Conforme explicitado, um dos pressupostos mais importantes da Psicologia Social Crítica refere-se a uma concepção de homem na qual as dimensões mente e corpo, indivíduo e sociedade, estão interligadas e se interpenetram mutuamente, opondo-se a uma falsa dicotomia.

Segundo Rey (2004, p. 124), essa dicotomia foi favorecida pela associação errônea do termo subjetivo com o de sujeito e sua experiência objetiva interna, bem como ao reflexo do externo, ao espiritual e ao oculto, “o simbólico substituiu o interno e reificou a ordem social”. Essa distorção provocou o desprezo dessa dimensão pelas ciências sociais até a primeira metade do século XX, na qual a Psicologia era dominada pela forma positivista e pela cognição social. Desse modo, ele aponta que o social “perdeu o sujeito e toda a produção psíquica que não fosse de ordem simbólica”.

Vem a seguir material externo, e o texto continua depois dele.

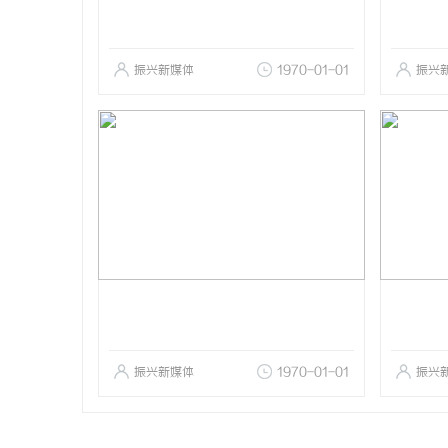
振兴新媒体
1970-01-01
振兴
振兴新媒体
1970-01-01
振兴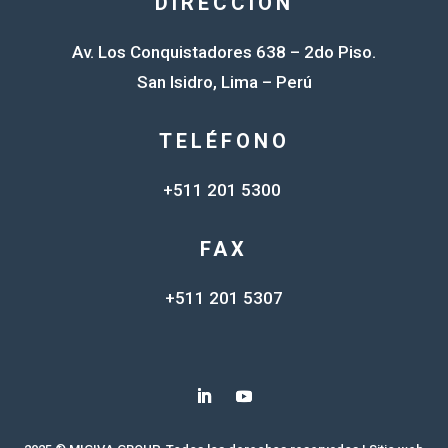
DIRECCIÓN
Av. Los Conquistadores 638 – 2do Piso.
San Isidro, Lima – Perú
TELÉFONO
+511 201 5300
FAX
+511 201 5307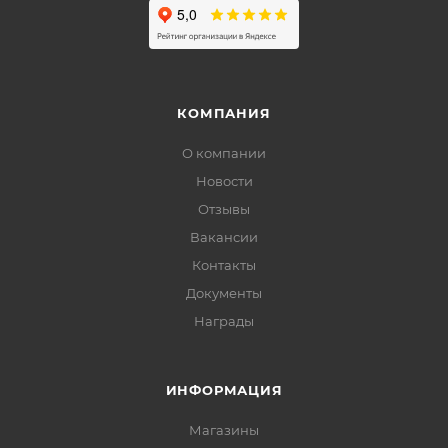
КОМПАНИЯ
О компании
Новости
Отзывы
Вакансии
Контакты
Документы
Награды
ИНФОРМАЦИЯ
Магазины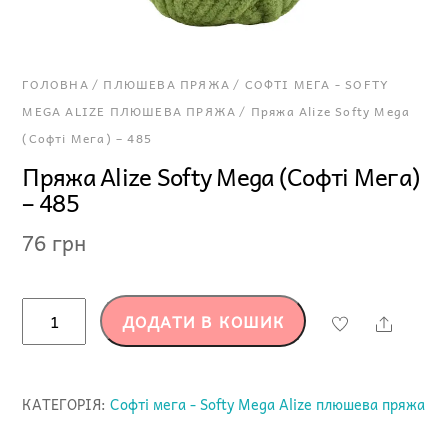
ГОЛОВНА
/
ПЛЮШЕВА ПРЯЖА
/
СОФТІ МЕГА - SOFTY
MEGA ALIZE ПЛЮШЕВА ПРЯЖА
/ Пряжа Alize Softy Mega
(Софті Мега) – 485
Пряжа Alize Softy Mega (Софті Мега)
– 485
76
грн
Пряжа
ДОДАТИ В КОШИК
Share
Alize
Softy
Mega
КАТЕГОРІЯ:
Софті мега - Softy Mega Alize плюшева пряжа
(Софті
Мега)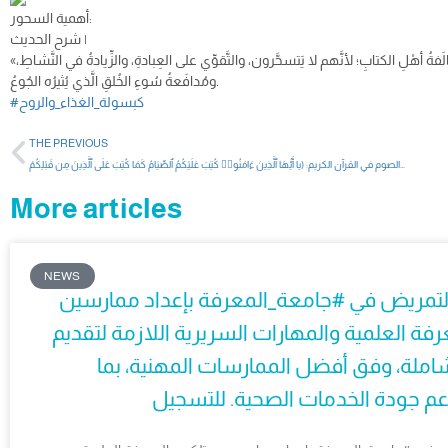
أهمية السحور:
شرح الحديث |
«فإِنَّ في السَّحُورِ بَرَكَةً»، أي: فيه مَزيدٌ من النَّماءِ والخيرِ والبَركةُ، والبَركةُ في السُّحورِ تَحصُلُ بجِهاتٍ مُتعدِّدةٍ؛ وهي: اتِّباعُ السُّنةِ، ومُخالَفةُ أهْلِ الكتابِ؛ لأنَّهم لا يَتسحَّرون، والتَّقوِّي على العِبادةِ، والزِّيادةُ في النَّشاطِ،
ومُدافَعةُ سُوءِ الخُلقِ الَّذي يُثيرُه الجُوعُ.
#كبسولة_الغذاء_والروح
THE PREVIOUS
الصوم في القرآن الكريم: (يا أَيُّهَا ٱلَّذِينَ ءَامَنُوا۟ كُتِبَ عَلَيْكُمُ ٱلصِّيَامُ كَمَا كُتِبَ عَلَى ٱلَّذِينَ مِن قَبْلِكُمْ…
More articles
NEWS
 التمريض في #جامعة_المعرفة بإعداد ممارسين
فة العلمية والمهارات السريرية اللازمة لتقديم
املة، وفق أفضل الممارسات المهنية، بما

No entanto, a Psicologia Social Crítica propôs, conforme elucidado na passagem anterior, uma categoria de homem, cuja psique incorpora um atributo social, o caráter subjetivo dos processos sociais. Desse modo, essa dimensão não é oposta ao objetivo (real), mas constituída a partir da objetividade dos sistemas humanos produzidos culturalmente. Daí se esvanece a dicotomia objetivo- subjetivo (REY, 2004).

Assim, o autor (REY, 2004) defende que a dimensão social dos processos psíquicos não corresponde nem ao individualismo, nem ao sociologismo, pois é um fenômeno não redutível a esses âmbitos. Mas, configura-se em um processo histórico e dialético, em cenários individuais e sociais, que operam simultaneamente dentro de um mesmo sistema.

Na perspectiva de Paulino-Pereira (2012), a Psicologia Social Crítica concebe o homem como um ser histórico, cujas ações e pensamentos modificam-se no decorrer do tempo e nas diferentes situações por ele vivenciadas. Processo que ocorre não apenas coletivamente, como também individualmente no modo como a pessoa se apropria dessas informações e as opera no mundo das sociabilidades; não apenas na dimensão supra ou macroestrutural, da ciência, da história, da economia e da política, como também no cotidiano, no dia-a-dia concreto da vida dos sujeitos. Portanto, o homem é a síntese desse devir, desse movimento de construção da cultura e de si próprio.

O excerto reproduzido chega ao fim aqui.